Столь же пестрым был набор чаш и кубков, где сунский фарфор, покрытый зеленоватой, под нефрит, глазурью, казался кусками полуразложившейся плоти рядом с нечищеной патиной серебряных ромейских изделий. И непонятно было, сушеный ли изюм перед вами, или это трупные мухи опустились на свою страшную находку, и ароматное ли фряжское вино либо зловонный гной наполнил украшенные рельефной резьбой сосуды.

– Видишь, боярин, – сказал Гзак, – пока не голодаем. Отведай, что по милости богов попало на наш обед, не побрезгуй!

– Благодарю, хан, – степенно ответил Ольстин Олексич, стараясь отогнать воспоминания о том, как недавно его принимал с утонченной, истинно восточной обходительностью хан Кончак. Черниговского боярина поразило тогда, что Кончак, оказавшийся в сыром Посулье после нескольких никчемных по результатам, но кровавых стычек с берендеями Кунтувдыя, занят не столько военными заботами, сколько толкованием смысла картины на шелке, привезенной из далекого Южного Суна. Там, на фоне выступающих из тумана далеких гор, у искривленного возрастом и непогодой дерева, стояла маленькая человеческая фигурка, широко раскинувшая руки. Кончак, развернув свиток, в задумчивости водил над ним ладонями, рассуждая, что схожий образный ряд можно представить, изучая некую «Книгу пути и добродетели», но, с другой стороны, если верить Чжу Си…

Гзак опрокинул в себя полную чару вина и сыто рыгнул, вернув черниговского боярина в реальность.

– Вам, христианам, вино пить нельзя, – заметил Гзак.

– Вино не пьют сторонники Мухаммеда, не Христа, – поправил Ольстин Олексич.

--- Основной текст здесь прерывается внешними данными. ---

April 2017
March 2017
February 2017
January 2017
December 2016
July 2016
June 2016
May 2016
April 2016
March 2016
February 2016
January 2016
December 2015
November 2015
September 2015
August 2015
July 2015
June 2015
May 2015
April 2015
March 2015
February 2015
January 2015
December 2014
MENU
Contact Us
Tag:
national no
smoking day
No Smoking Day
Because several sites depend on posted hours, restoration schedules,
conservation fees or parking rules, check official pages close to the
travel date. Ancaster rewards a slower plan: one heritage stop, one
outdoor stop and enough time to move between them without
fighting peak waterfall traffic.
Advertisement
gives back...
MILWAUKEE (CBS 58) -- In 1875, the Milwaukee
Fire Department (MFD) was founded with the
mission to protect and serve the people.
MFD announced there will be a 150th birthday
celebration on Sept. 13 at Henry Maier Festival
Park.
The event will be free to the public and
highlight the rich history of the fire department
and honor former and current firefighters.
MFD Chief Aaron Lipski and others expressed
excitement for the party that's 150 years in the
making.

– Ошибся, – хохотнул окончательно успокоившийся после недавней вспышки ярости хан. – Конечно же, я вспомнил! Ваш бог любил пьяных, однажды он даже превратил воду в вино. Скажи, боярин, он не может сделать это еще раз? Клянусь, если твой бог превратит любую из степных рек в винный источник – тотчас стану христианином!

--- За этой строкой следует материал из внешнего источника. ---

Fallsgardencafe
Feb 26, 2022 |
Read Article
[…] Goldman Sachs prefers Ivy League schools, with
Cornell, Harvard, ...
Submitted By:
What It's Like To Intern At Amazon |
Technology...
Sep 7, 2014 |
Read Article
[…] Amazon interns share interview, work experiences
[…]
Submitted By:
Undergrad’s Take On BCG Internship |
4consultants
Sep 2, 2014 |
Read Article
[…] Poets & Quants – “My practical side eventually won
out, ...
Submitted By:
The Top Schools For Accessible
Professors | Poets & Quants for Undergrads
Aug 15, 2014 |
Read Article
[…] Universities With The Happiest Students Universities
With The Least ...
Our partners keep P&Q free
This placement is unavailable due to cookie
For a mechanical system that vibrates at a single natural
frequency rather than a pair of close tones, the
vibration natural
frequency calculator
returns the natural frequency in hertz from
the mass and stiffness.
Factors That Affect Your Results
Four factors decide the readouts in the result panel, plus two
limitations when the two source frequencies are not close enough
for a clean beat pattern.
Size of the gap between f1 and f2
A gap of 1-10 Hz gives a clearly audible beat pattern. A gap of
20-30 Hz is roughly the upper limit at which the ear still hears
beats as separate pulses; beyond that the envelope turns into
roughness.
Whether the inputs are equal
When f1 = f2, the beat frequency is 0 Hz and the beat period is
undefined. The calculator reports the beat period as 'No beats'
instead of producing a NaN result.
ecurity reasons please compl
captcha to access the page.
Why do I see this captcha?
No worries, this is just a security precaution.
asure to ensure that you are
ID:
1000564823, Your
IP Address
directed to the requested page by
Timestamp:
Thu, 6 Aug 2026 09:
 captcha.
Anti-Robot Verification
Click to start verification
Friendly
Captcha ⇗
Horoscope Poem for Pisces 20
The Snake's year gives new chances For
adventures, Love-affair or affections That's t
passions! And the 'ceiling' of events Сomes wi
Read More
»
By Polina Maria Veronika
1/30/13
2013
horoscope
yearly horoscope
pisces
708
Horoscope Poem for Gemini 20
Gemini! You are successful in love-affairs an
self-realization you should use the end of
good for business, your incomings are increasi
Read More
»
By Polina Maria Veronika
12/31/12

Руки юноши, прислуживавшего хану за едой, дрогнули, и комки вареного несоленого риса рассыпались по ворсу ковра.

– Отец! – с горечью и укоризной сказал юноша, поставил прямо на землю блюдо с остатками еды и, вспыхнув, бросился прочь.

– Мой сын, – пояснил невозмутимый Гзак, смахнув крошки рядом с собой. – Был воин, а как крестился, стал словно девица красная. То не скажи, это не делай. От имени прирожденного отказывается, требует, чтобы его Романом звали, как ромея какого-то! Это с нашим-то разрезом глаз!

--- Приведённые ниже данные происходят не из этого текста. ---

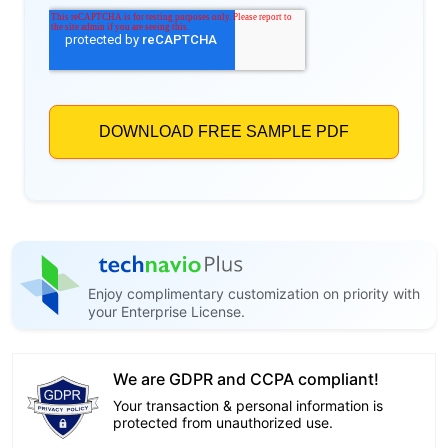
Enjoy complimentary customization on priority with
your Enterprise License.
We are GDPR and CCPA compliant!
Your transaction & personal information is
protected from unauthorized use.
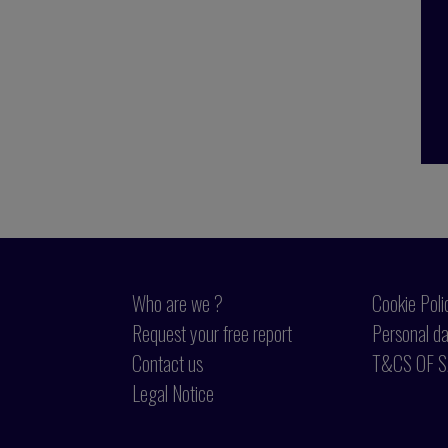
Who are we ?
Cookie Poli
Request your free report
Personal da
Contact us
T&CS OF S
Legal Notice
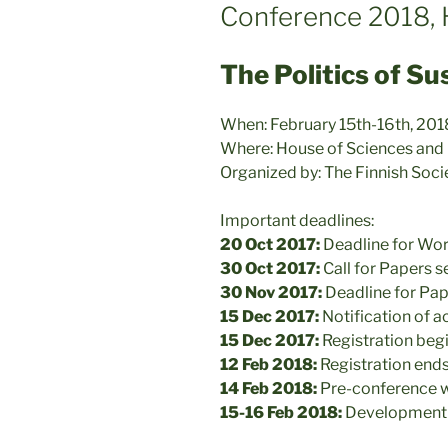
Conference 2018, H
The Politics of Su
When: February 15th-16th, 201
Where: House of Sciences and Le
Organized by: The Finnish Soc
Important deadlines:
20 Oct 2017:
Deadline for Wo
30 Oct 2017:
Call for Papers s
30 Nov 2017:
Deadline for Pap
15 Dec 2017:
Notification of 
15 Dec 2017:
Registration beg
12 Feb 2018:
Registration end
14 Feb 2018:
Pre-conference 
15-16 Feb 2018:
Development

И Гзак жирными от мяса пальцами еще больше подтянул к вискам и без того раскосые глаза, став удивительно похожим на древние печенежские изваяния, стоявшие по степи. И снова хохотнул, довольный тягостным впечатлением, произведенным этой выходкой на ковуев, верных христиан, вынужденных терпеть все ради политических выгод.